Partition Name CPU+GPU Frequency Core Number Memory Available Constraint
gpu Dual Intel Xeon E5-2650+ one K20m NVIDIA GPU (23 nodes) 2.00GHz 16 128GB E5-2650@2.00GHz
Dual Intel Xeon E5-2690v3+ one K40m NVIDIA GPU (16 nodes) 2.60GHz 24 128GB E5-2690v3@2.60GHz
Dual Intel Xeon E5-2680v4+ 8 k80 NVIDIA GPU (8 nodes) 2.40GHz 28 256GB E5-2680v4@2.40GHz
Dual Intel Xeon E5-2680v4+ 4 p100 NVIDIA GPU (12 nodes) 2.40GHz 28 256GB E5-2680v4@2.40GHz
Intel Gold 6132 + 4 v100-sxm2 NVIDIA GPU (24 nodes) 2.60GHz N/A N/A N/A

Approval Access Partitions

In order to ensure fair distribution of resources, access to the long, large, and multigpu partitions is restricted to researchers who have demonstrated their need to use these partitions.

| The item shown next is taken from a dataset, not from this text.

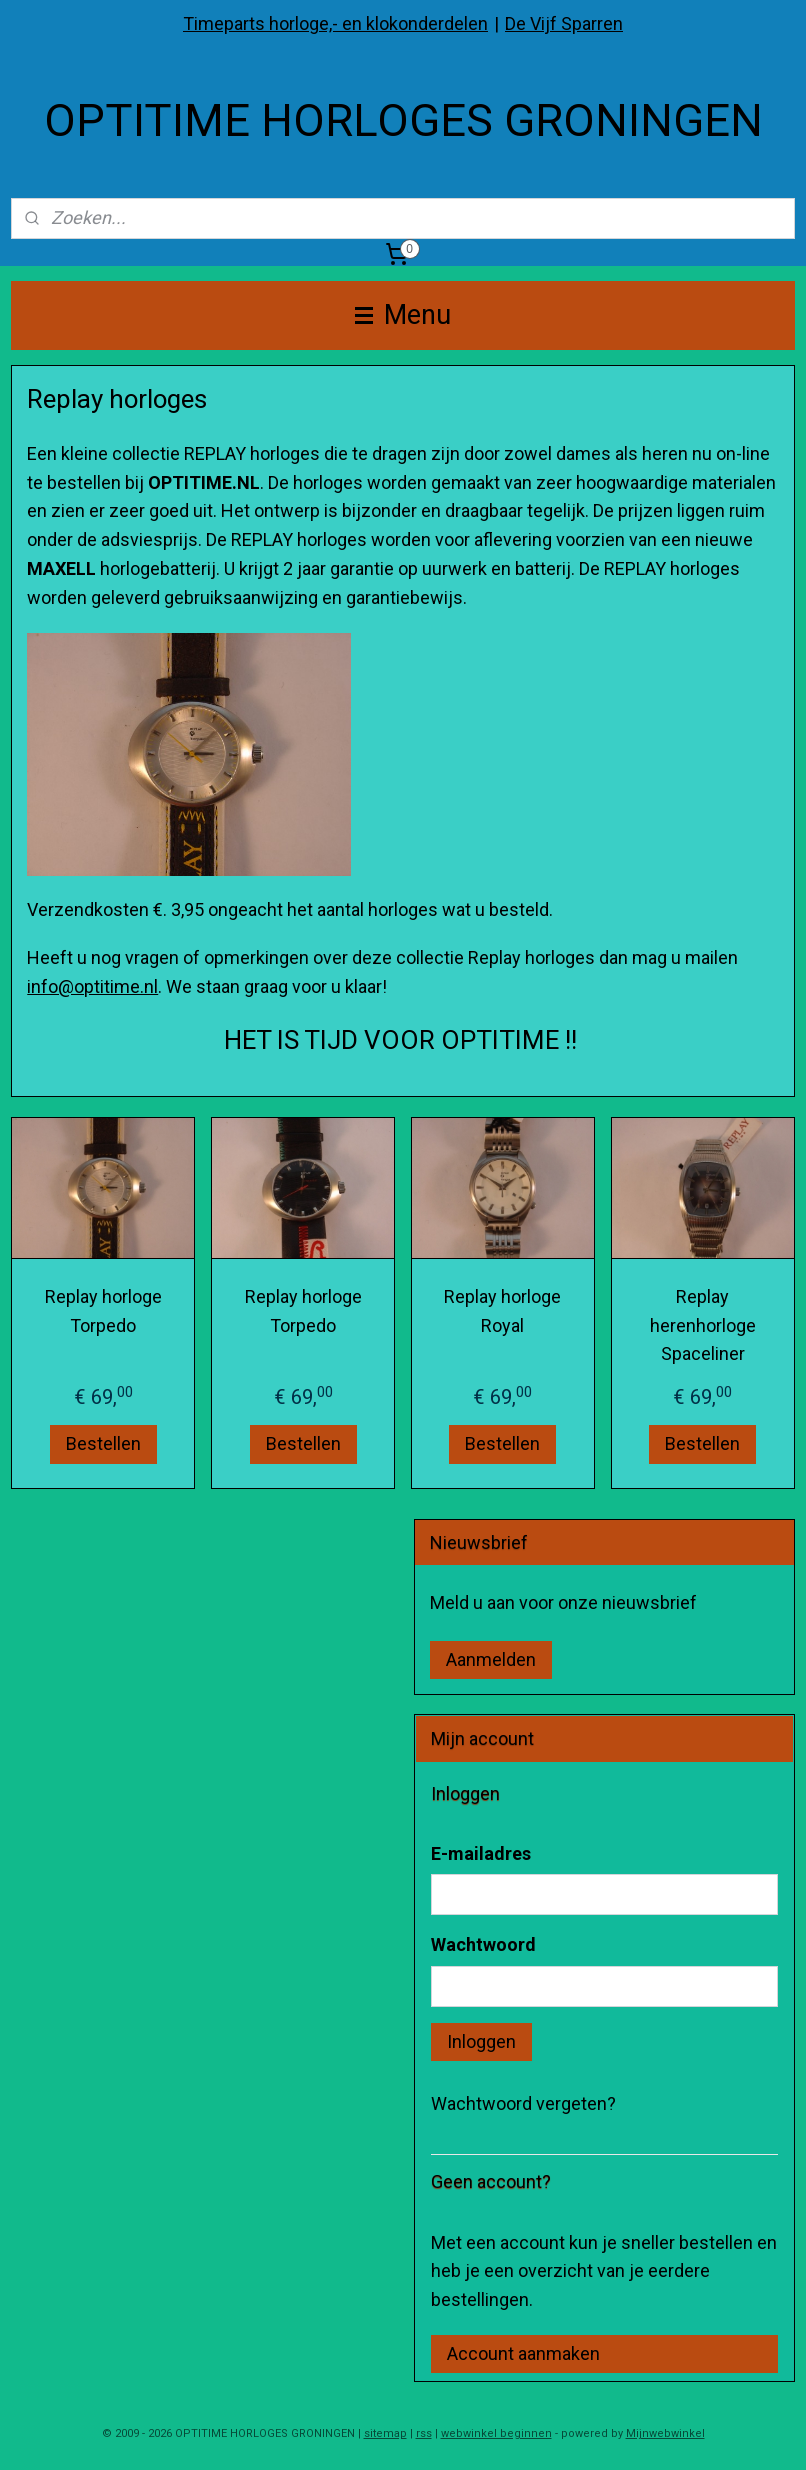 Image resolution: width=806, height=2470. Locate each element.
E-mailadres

To request access to the long partition, open a general Research Computing ServiceNow ticket, detailing your requirements for needing access to the long partition. IT will be in contact with you and will require that you meet with a member of our staff for a consultation. Be prepared to share your code and an example of previous jobs that you’ve attempted to run. Note that if your code is easily check pointed, you are not a good candidate for using the long partition.

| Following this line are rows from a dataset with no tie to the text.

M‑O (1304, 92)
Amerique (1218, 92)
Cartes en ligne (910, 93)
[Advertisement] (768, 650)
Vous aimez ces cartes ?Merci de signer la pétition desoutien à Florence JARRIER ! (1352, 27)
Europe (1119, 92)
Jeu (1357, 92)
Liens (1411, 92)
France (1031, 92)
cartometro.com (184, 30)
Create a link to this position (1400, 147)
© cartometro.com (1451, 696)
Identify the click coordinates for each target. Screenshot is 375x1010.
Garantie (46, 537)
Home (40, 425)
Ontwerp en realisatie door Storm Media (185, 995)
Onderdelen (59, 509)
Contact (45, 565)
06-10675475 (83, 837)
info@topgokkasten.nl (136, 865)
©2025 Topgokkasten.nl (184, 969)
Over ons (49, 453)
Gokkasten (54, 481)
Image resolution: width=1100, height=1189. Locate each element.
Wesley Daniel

To request access to the multigpu partition, download and complete all parts of the multigpu access form located here. Attach this form to a general Research Computing ServiceNow ticket. Your request will be reviewed by two faculty members, and you will be notified of your application’s acceptance or rejection through the ServiceNow ticket that you submitted.

To request access to the large partition, download and complete all parts of the large partition access form located here. Attach this form to a general Research Computing ServiceNow ticket. Your request will be reviewed by a faculty member, and you will be notified of your application’s acceptance or rejection through the ServiceNow ticket that you submitted.

Dedicated Access Partitions

Several partitions are owned by ECE faculty, and access to them is restricted: their use is permitted only after obtaining explicit access from the respective owners. Information on these partitions can be found below:

Partition Name Machines Name Range Old Name CPUs per Machine RAM CPU Constraint
ioannidis 8 c[3096-3103] ioannidis1 40 128GB Intel Xeon CPU E5-2680v2 2.8GHz E5-2680v2@2.80GHz
8 c[3120-3127] ioannidis2 56 500GB Intel Xeon CPU E5-2680v4 2.4GHz E5-2680v4@2.40GHz
danabrooks 1 c[4021] danabrooks 96 256GB Intel Xeon CPU E7-4830v3 2.8GHz E7-4830v3@2.8GHz

Using Constraints

As there are many different CPU configurations in a partition, additional arguments need to be passed to use specific machines under either sbatch (i.e., in batch-mode) or srun (i.e., in interactive mode).

For example, to submit a job to a Dual Intel Xeon E5-2650 machine from the short partition, you should evoke sbatch with the following arguments:

#SBATCH --partition=short
#SBATCH --constraint=E5-2650@2.00GHz

As another example, if you want to use nodes in the old ioannidis1 partition, you should add the following constraints:

#SBATCH --partition=ioannidis
#SBATCH --constraint=E5-2680v2@2.80GHz

Appropriate constraints are listed in the tables above. Note that an alternative way of getting access to specific nodes is through their name. For example, submitting a job to specific node c3096 in the ioannidis1 partition (presuming c3096 is idle) can be done via:

#SBATCH --partition=ioannidis
#SBATCH -w c3096

This is useful if you are trying to ensure that your experiments run on the same machine.

Tip. See also --nodelist option for submitting jobs to multiple machines.

Retrieving a Node's Hardware Configuration

To get the CPU, memory, etc., configuration of all nodes with a single command, type

grep Feature /shared/centos7/etc/slurm/nodes.conf 

from any node, including the gateway.

Alternatively, log in to a node in interactive mode and type:

lscpu

This will show you information about that node specifically.